Procrastination : le mécanisme cérébral décrypté
11 octobre 2022
Grâce à l’imagerie fonctionnelle et à des tests comportementaux, une équipe de chercheurs français a identifié la région du cerveau où se joue notre décision de tout remettre à plus tard.
Remplir sa feuille d’impôt tout de suite, ou attendre la dernière minute ? Réserver ses vacances maintenant, ou patienter jusqu’au dernier moment ? A l’inverse des précrastinateurs qui font tout, tout de suite, au prix parfois d’une dépense d’énergie inutile, les procrastinateurs, eux, ont tendance à reporter l’exécution d’une tâche à plus tard.
C’est à ces personnes – à qui nous ressemblons tous plus ou moins, à un moment ou à un autre et à des degrés divers, que se sont intéressés des chercheurs de l’Inserm, du CNRS, de Sorbonne Université et de l’AP-HP au sein de l’Institut du Cerveau à Paris. Leur objectif : déterminer où se situe, dans notre cerveau, le siège de la prise de décision de remettre quelques chose à plus tard.

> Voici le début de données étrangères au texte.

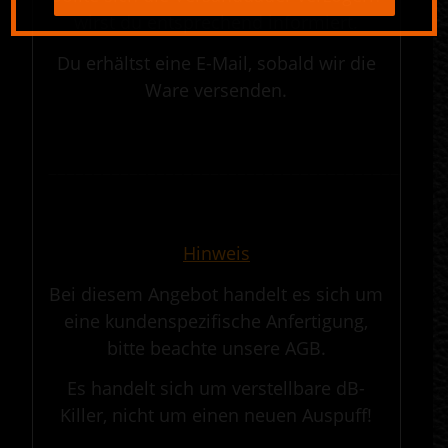
wirst du entsprechend informiert.
DER PERFEKTE KLAPPENSOUND WARTET AUF
Du erhältst eine E-Mail, sobald wir die
DICH
Ware versenden.
.
Du suchst schon ewig nach dem perfekten
Sound?
————————————————————————————————————————————
Du hast ihn gerade gefunden.
.
Über 20 Jahre Erfahrung und das Original-
System T-300 vom Erfinder.
Hinweis
Bei diesem Angebot handelt es sich um
Bevor du woanders Kompromisse eingehst:
Ruf uns an oder schick eine Anfrage. Dein Bike wird
eine kundenspezifische Anfertigung,
es dir danken.
bitte beachte unsere AGB.
Es handelt sich um verstellbare dB-
JETZT UNVERBINDLICH ANFRAGEN
Killer, nicht um einen neuen Auspuff!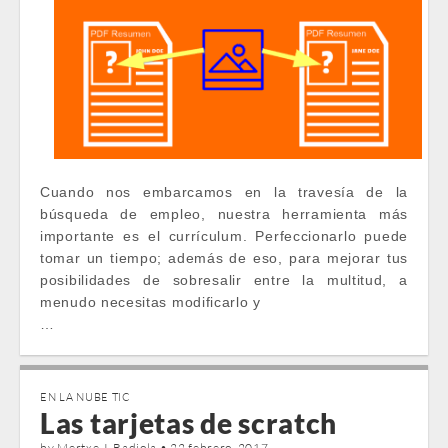
Cuando nos embarcamos en la travesía de la
búsqueda de empleo, nuestra herramienta más
importante es el currículum. Perfeccionarlo puede
tomar un tiempo; además de eso, para mejorar tus
posibilidades de sobresalir entre la multitud, a
menudo necesitas modificarlo y
…
EN LA NUBE TIC
Las tarjetas de scratch
by
Mertxe J. Badiola
•
22 febrero, 2017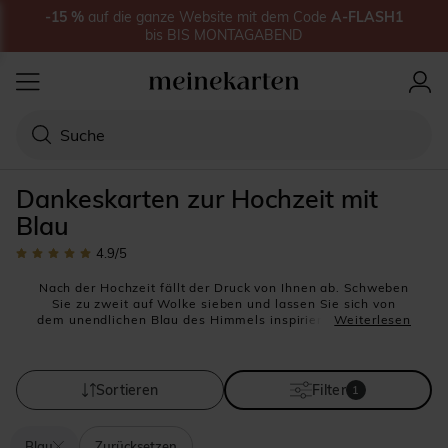
-15
%
auf
die ganze Website
mit dem Code
A-FLASH1
bis
BIS MONTAGABEND
Dankeskarten zur Hochzeit mit
Blau
4.9
/5
Nach der Hochzeit fällt der Druck von Ihnen ab. Schweben
Sie zu zweit auf Wolke sieben und lassen Sie sich von
dem unendlichen Blau des Himmels inspirieren … Blau war
Weiterlesen
die Farbe Ihrer Hochzeitsfeier, blau werden auch Ihre
Danksagungskarten sein. Sie brauchen die Dankeskarten
nicht direkt nach der Hochzeit verschicken, sondern
können diese in Ruhe vorbereiten. Ein Versand nach einem
Sortieren
Filter
1
bis drei Monaten nach dem Hochzeitstag ist ideal, um sich
Zeit für die Gestaltung zu nehmen, ohne jedoch die Gäste
zu lange warten zu lassen. Wenn Sie ein Modell ohne Foto
Blau
Zurücksetzen
wünschen, können Sie die Karte auch schon vor dem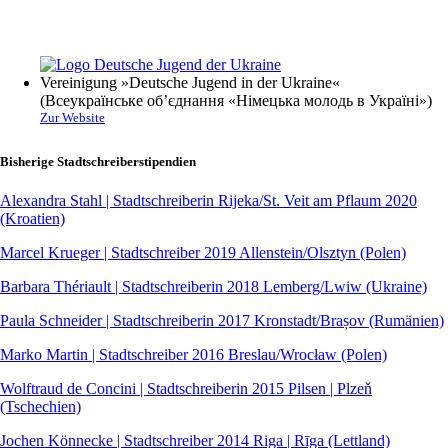
Vereinigung »Deutsche Jugend in der Ukraine«
(Всеукраїнське об’єднання «Німецька молодь в Україні»)
Zur Website
Bisherige Stadtschreiberstipendien
Alexandra Stahl | Stadtschreiberin Rijeka/St. Veit am Pflaum 2020
(Kroatien)
Marcel Krueger | Stadtschreiber 2019 Allenstein/Olsztyn (Polen)
Barbara Thériault | Stadtschreiberin 2018 Lemberg/Lwiw (Ukraine)
Paula Schneider | Stadtschreiberin 2017 Kronstadt/Brașov (Rumänien)
Marko Martin | Stadtschreiber 2016 Breslau/Wrocław (Polen)
Wolftraud de Concini | Stadtschreiberin 2015 Pilsen | Plzeň
(Tschechien)
Jochen Könnecke | Stadtschreiber 2014 Riga | Rīga (Lettland)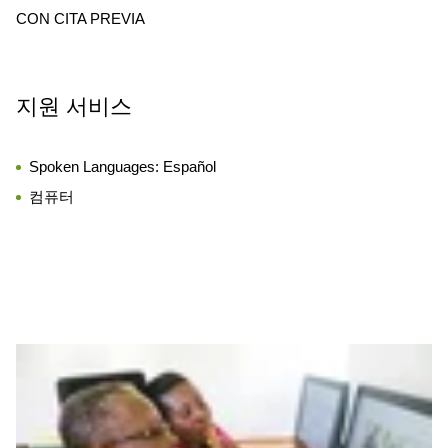
CON CITA PREVIA
지원 서비스
Spoken Languages:
Español
컴퓨터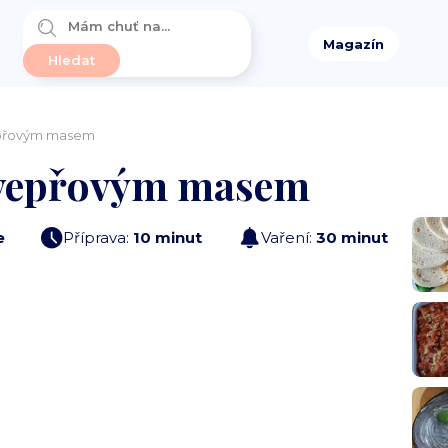
Magazín
vepřovým masem
s vepřovým masem
e
Příprava:
10 minut
Vaření:
30 minut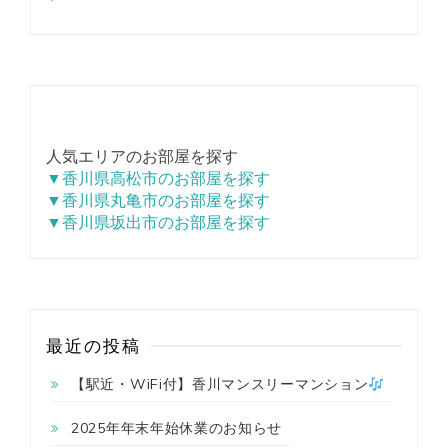
人気エリアのお部屋を探す
▼香川県高松市のお部屋を探す
▼香川県丸亀市のお部屋を探す
▼香川県坂出市のお部屋を探す
最近の投稿
【駅近・WiFi付】香川マンスリーマンション
2025年年末年始休業のお知らせ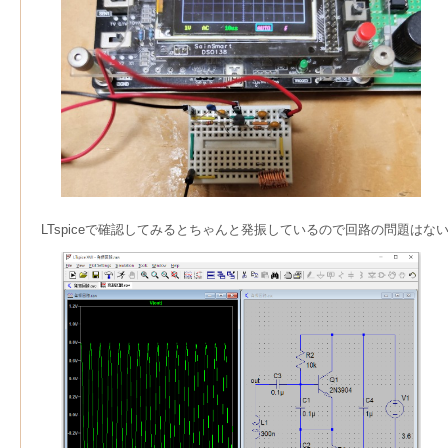
LTspiceで確認してみるとちゃんと発振しているので回路の問題はないと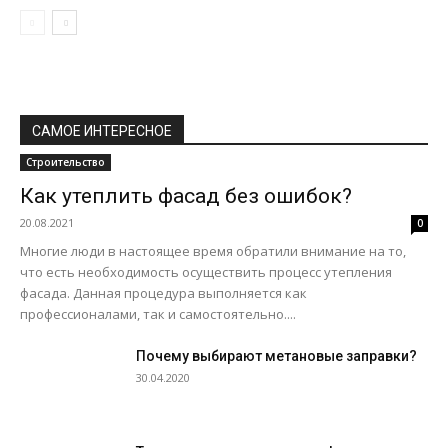
САМОЕ ИНТЕРЕСНОЕ
Строительство
Как утеплить фасад без ошибок?
20.08.2021
0
Многие люди в настоящее время обратили внимание на то,
что есть необходимость осуществить процесс утепления
фасада. Данная процедура выполняется как
профессионалами, так и самостоятельно....
Почему выбирают метановые заправки?
30.04.2020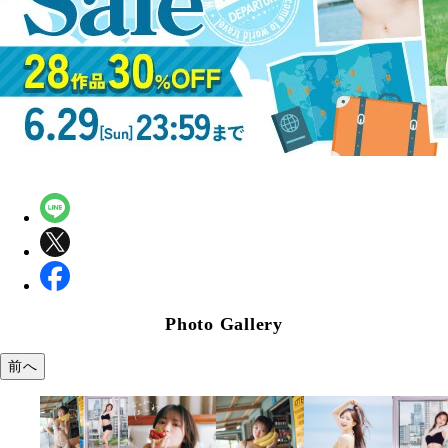
Photo Gallery
前へ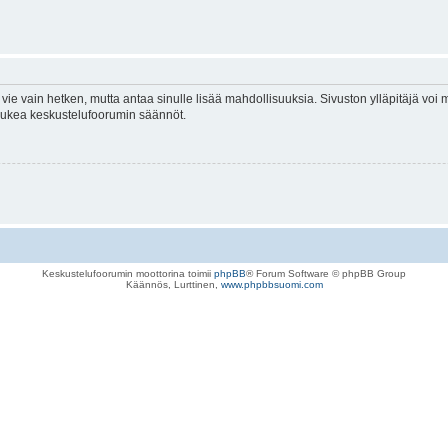
vie vain hetken, mutta antaa sinulle lisää mahdollisuuksia. Sivuston ylläpitäjä voi my
 lukea keskustelufoorumin säännöt.
Keskustelufoorumin moottorina toimii
phpBB
® Forum Software © phpBB Group
Käännös, Lurttinen,
www.phpbbsuomi.com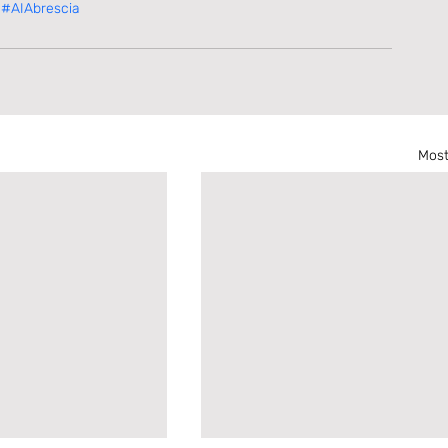
#AIAbrescia
Most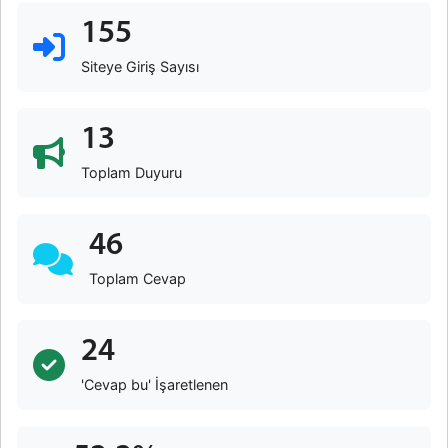
155
Siteye Giriş Sayısı
13
Toplam Duyuru
46
Toplam Cevap
24
'Cevap bu' İşaretlenen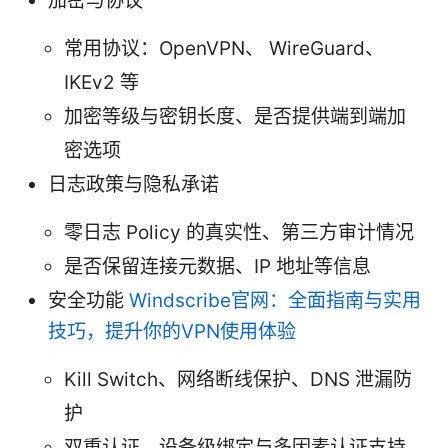
加密与协议
常用协议：OpenVPN、 WireGuard、
IKEv2 等
加密等级与密钥长度、是否提供端到端加
密选项
日志政策与隐私承诺
零日志 Policy 的真实性、第三方审计情况
是否保留连接元数据、IP 地址等信息
安全功能
Windscribe官网：全面指南与实用
技巧，提升你的VPN使用体验
Kill Switch、网络断线保护、DNS 泄漏防
护
双重认证、设备级绑定与多因素认证支持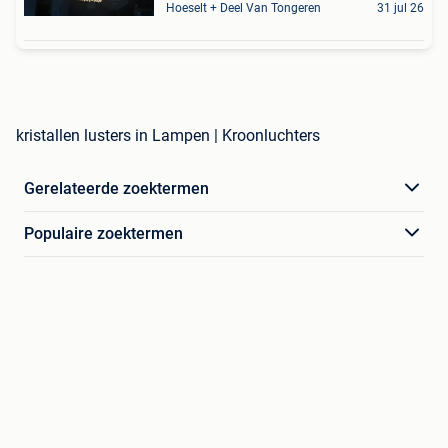
Hoeselt + Deel Van Tongeren
31 jul 26
kristallen lusters in Lampen | Kroonluchters
Gerelateerde zoektermen
Populaire zoektermen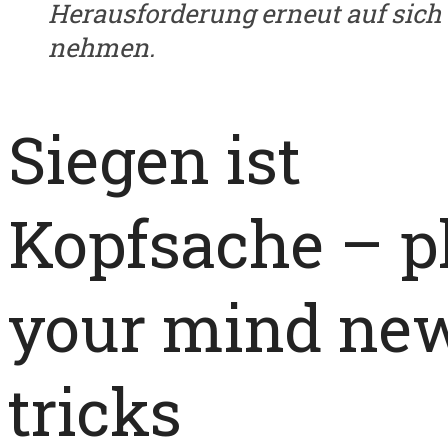
Herausforderung erneut auf sich
nehmen.
Siegen ist
Kopfsache – p
your mind ne
tricks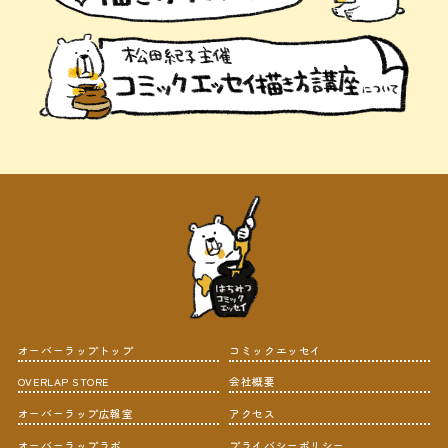
オーバーラップトップ
コミックエッセイ
OVERLAP STORE
会社概要
オーバーラップ広報室
アクセス
オーバーラップラボ
プライバシーポリシー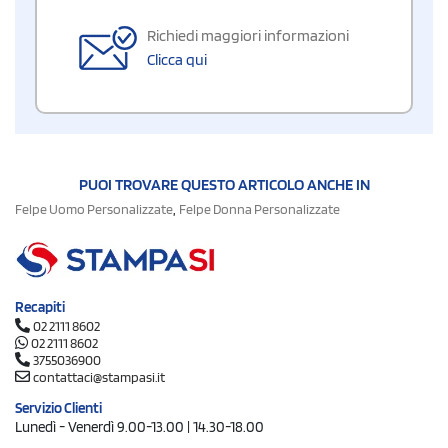
Richiedi maggiori informazioni
Clicca qui
PUOI TROVARE QUESTO ARTICOLO ANCHE IN
,
Felpe Uomo Personalizzate
Felpe Donna Personalizzate
Recapiti
02 2111 8602
02 2111 8602
3755036900
contattaci@stampasi.it
Servizio Clienti
Lunedì - Venerdì 9.00-13.00 | 14.30-18.00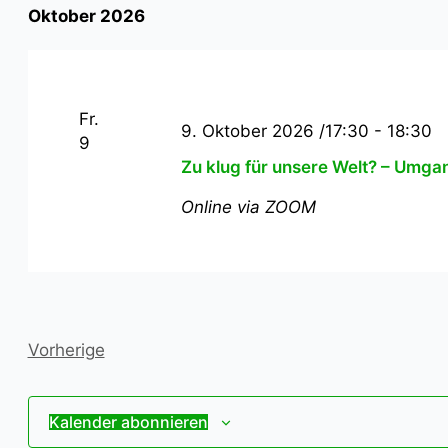
Oktober 2026
Fr.
9. Oktober 2026 /17:30
-
18:30
9
Zu klug für unsere Welt? – Umga
Online via ZOOM
Veranstaltungen
Vorherige
Kalender abonnieren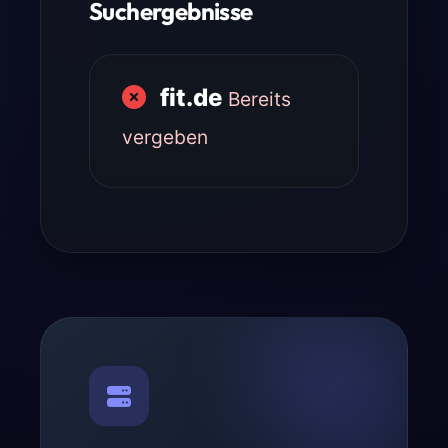
Suchergebnisse
fit.de
Bereits
vergeben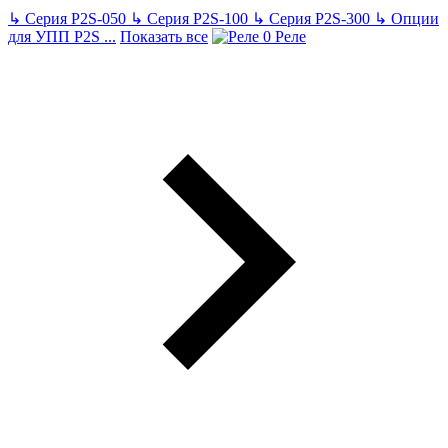
↳
Серия P2S-050
↳
Серия P2S-100
↳
Серия P2S-300
↳
Опции
для УПП P2S
...
Показать все
Реле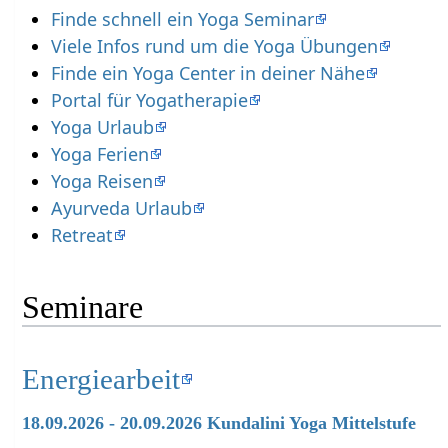
Finde schnell ein Yoga Seminar
Viele Infos rund um die Yoga Übungen
Finde ein Yoga Center in deiner Nähe
Portal für Yogatherapie
Yoga Urlaub
Yoga Ferien
Yoga Reisen
Ayurveda Urlaub
Retreat
Seminare
Energiearbeit
18.09.2026 - 20.09.2026 Kundalini Yoga Mittelstufe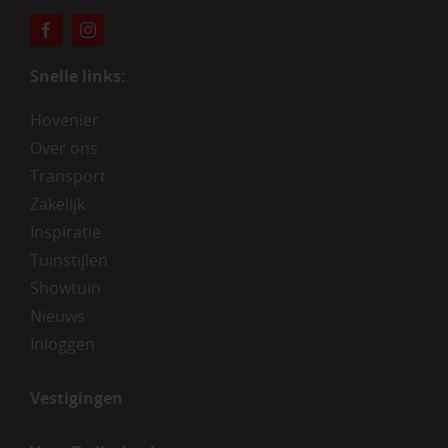
Snelle links:
Hovenier
Over ons
Transport
Zakelijk
Inspiratie
Tuinstijlen
Showtuin
Nieuws
Inloggen
Vestigingen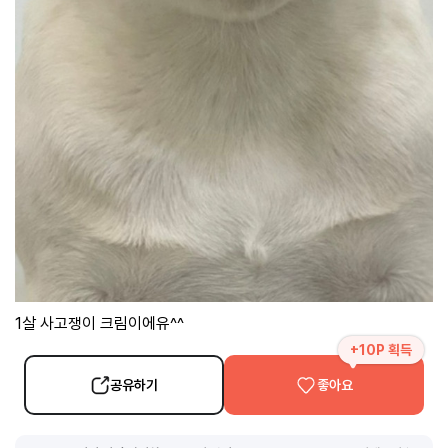
1살 사고쟁이 크림이에유^^
+10P 획득
공유하기
좋아요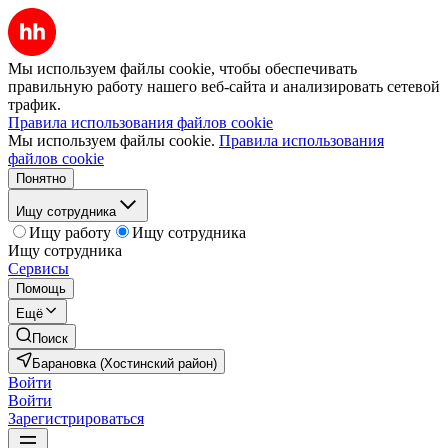
Мы используем файлы cookie, чтобы обеспечивать
правильную работу нашего веб-сайта и анализировать сетевой
трафик.
Правила использования файлов cookie
Мы используем файлы cookie.
Правила использования
файлов cookie
Понятно
Ищу сотрудника
Ищу работу
Ищу сотрудника
Ищу сотрудника
Сервисы
Помощь
Ещё
Поиск
Барановка (Хостинский район)
Войти
Войти
Зарегистрироваться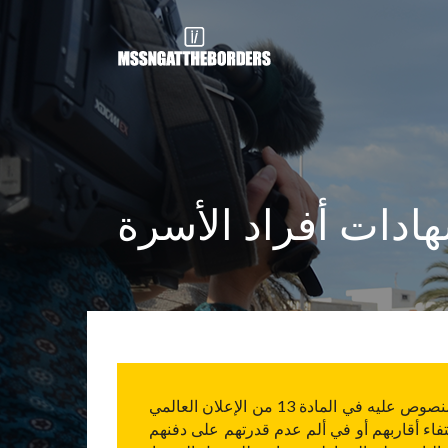
ادات أفراد الأسرة
إن ضحايا الحدود والجدران التي أقامتها أوروبا لإعاقة حق الناس في التنقل بحرية (بما يتعارض مع مبدأ حرية التنقل المنصوص عليه في المادة 13 من الإعلان العالمي
فاء أقاربهم أو في ألم عدم قدرتهم على دفنهم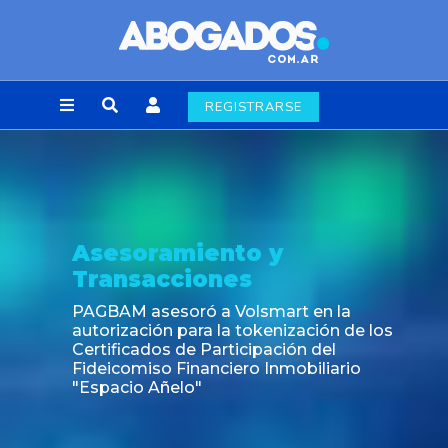
REGISTRARSE
Asesoramiento y
Transacciones
PAGBAM asesoró a Volsmart en la
autorización para la tokenización de los
Certificados de Participación del
Fideicomiso Financiero Inmobiliario
"Espacio Añelo"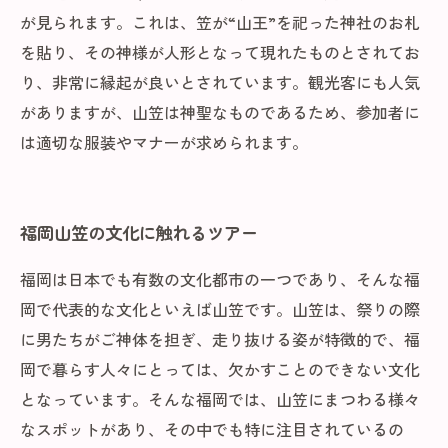
が見られます。これは、笠が“山王”を祀った神社のお札
を貼り、その神様が人形となって現れたものとされてお
り、非常に縁起が良いとされています。観光客にも人気
がありますが、山笠は神聖なものであるため、参加者に
は適切な服装やマナーが求められます。
福岡山笠の文化に触れるツアー
福岡は日本でも有数の文化都市の一つであり、そんな福
岡で代表的な文化といえば山笠です。山笠は、祭りの際
に男たちがご神体を担ぎ、走り抜ける姿が特徴的で、福
岡で暮らす人々にとっては、欠かすことのできない文化
となっています。そんな福岡では、山笠にまつわる様々
なスポットがあり、その中でも特に注目されているの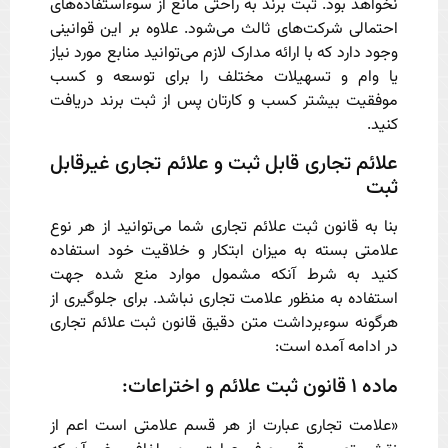
نخواهد بود. ثبت برند به راحتی مانع از سوءاستفاده‌های
احتمالی شرکت‌های ثالث می‌شود. علاوه بر این قوانینی
وجود دارد که با ارائه مدارک لازم می‌توانید منابع مورد نیاز
یا وام و تسهیلات مختلف را برای توسعه و کسب
موفقیت بیشتر کسب و کارتان پس از ثبت برند دریافت
کنید.
علائم تجاری قابل ثبت و علائم تجاری غیرقابل
ثبت
بنا به قانون ثبت علائم تجاری شما می‌توانید از هر نوع
علامتی بسته به میزان ابتکار و خلاقیت خود استفاده
کنید به شرط آنکه مشمول موارد منع شده جهت
استفاده به منظور علامت تجاری نباشد. برای جلوگیری از
هرگونه سوءبرداشت متن دقیق قانون ثبت علائم تجاری
در ادامه آمده است:
ماده ۱ قانون ثبت علائم و اختراعات:
«علامت تجاری عبارت از هر قسم علامتی است اعم از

Cortex cingulaire antérieur et échéance
Les scientifiques ont combiné plusieurs méthodes : ils ont notamment fait passer divers tests à une cinquantaine de participants tout en mesurant leur activité cérébrale par IRM. Exemple de tests : attribuer une valeur à des récompenses puis à des efforts, choisir entre obtenir une petite récompense immédiatement ou une grande récompense plus tard, choisir entre effectuer un petit effort tout de suite ou un effort plus important plus tard…
A l’IRM, il est apparu qu’une zone en particulier était activée lors de la prise de décision des participants : le cortex cingulaire antérieur, qui a donc pour rôle d’effectuer un calcul coût-bénéfice en intégrant les coûts (efforts) et les bénéfices (récompenses) associés à chaque option. L’imagerie fonctionnelle et une autre série de tests ont également servi à construire un modèle mathématique de « prise de décision », qui intègre la notion d’échéance. Les résultats montrent que plus celle-ci est lointaine, moins l’effort paraît coûteux… et moins la récompense paraît gratifiante.
Ainsi, illustre Raphaël Le Bouc, neurologue à l’AP-HP et l’un des auteurs de l’étude publiée dans Nature Communications, « être payé immédiatement après un travail est motivant, mais savoir qu’on sera payé un mois plus tard l’est beaucoup moins. On dit que ces variables, le coût des efforts comme la valeur des récompenses, s’atténuent avec le délai, au fur et à mesure qu’ils s’éloignent dans le futur ». Pour le chercheur Inserm Mathias Pessiglione, l’autre auteur de l’étude, la procrastination serait finalement liée à « l’impact du délai sur l’évaluation des tâches exigeant un effort ». Elle pourrait tout simplement s’expliquer par « la tendance de notre cerveau à décompter plus vite les coûts que les récompenses ».